How Ancient Greece and Rome Defined Western Entrepreneurship

Consider briefly the two different cultures of ancient Greece and Rome. Both centers of art, economy, and innovation in their time. Both at the very heart of what defines today’s western civilization. And yet, both, very very different philosophically and in their approach to civilization.

To begin with, consider a few of the obvious characteristics of ancient Greece:

  1. The epitome of ancient, western, art and culture
  2. While perhaps not the “inventor” of philosophy, the Greeks are considered the tipping point in the adoption of philosophy
  3. They were governed by independent, yet united, city-states
  4. Their lives were truly destined by the Gods; their fates woven
  5. And innovation, which I’ll explore further, was a result of observation and need

Consider next, what most might conclude are defining characteristics of the Romans:

  1. The dominant force of western civilization
  2. Where the Greeks were defined by philosophy, the Romans are better known for stoicism – strength in the face of adversity (I’m simplifying it in case you’re not familiar with stoicism… I’ll get into this a bit more too)
  3. The civilization of Rome was governed by a single republic representative of the people, unified toward the ideal of the republic
  4. While they paid homage to the Gods (largely borrowed from the Greeks), they believed in Manifest Destiny more than worshiping the Gods to whom they were beholden.  Like the United States reaching for the Pacific in the 1800s, it was their responsibility to bring Rome to everyone.  The Gods play a role, but the Romans are in control; HOWEVER, they didn’t force Roman culture – in fact, those conquered, retained their own.
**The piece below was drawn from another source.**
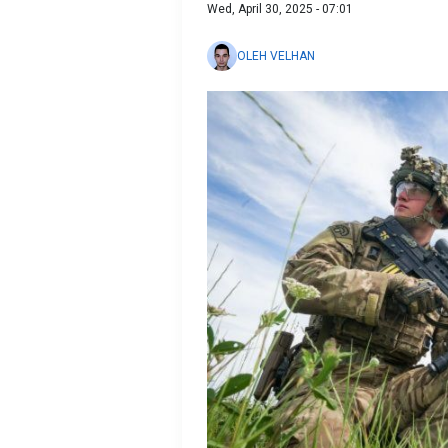
Wed, April 30, 2025 - 07:01
OLEH VELHAN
Rome believed it was bettering civilizations, not meant to replace them.
  5. As a result, innovation was largely based on their conquest and the need for improvement to deal with and manage the scope of their reach

Defining characteristics with which one could certainly poke some holes in my writing of history but I think generally define those cultures.  More importantly, help us today, understand how the individuals in those cultures thought and lived.

What of Philosophy vs. Stoicism

I like to think of philosophy, the study of general and fundamental problems such as knowledge and existence, as being at the heart of what defines a culture.  It’s important to study the philosophies of an economy as philosophy, by way of defining culture, in turn, defines communities, which foster industries, which create economies. Therein is our interest.

To simplify our walk down the streets of ancient Greece, I want to share the stories of only 2 Greek philosophers: Thales and Cicero

Thales

As it would happen, Thales was known as the Philosopher Entrepreneur.  In 500 BC, in Miletus, the Greeks longed for Philosophy to have practical application.  Often seen walking the city, looking at the stars and observing the sky, because he was a mathematician with his head in the clouds, Thales would often fall into potholes. What good is this introspection?

Thales wanted to prove that his beloved philosophy can change the way people live; that philosophy is the way we choose to live our everyday life.  A good meteorologist, he was able to forecast the weather. Taking advantage of this skill, he invested in olive presses at a low-cost, when olive presses were out of season, having forecasted excellent weather and an increase in olive production. When the need for olive presses rose… well, I don’t have to get into basic economics to explain how Thales, through observation, filled a product/market fit.  A need.

Cicero

One of the most well known philosophers, I’m going to throw a curve ball at you and introduce to Cicero, a Roman.   What on earth could a Roman do to reinforce my underlying point about the differences in cultures and how it was the Greeks and Philosophy, not the Romans and Stoicism, that apply here?  Cicero was a student of Greek Philosophy and the man who introduced the schools of Greek Philosophy to Rome.

Cicero has left a legacy of dozens of incredible ideas embraced today, of which most don’t realize.  One idea in particular struck me, that personal gain, made upon others’ failures, is an illusion.  Consider the inverse of that: build only on success.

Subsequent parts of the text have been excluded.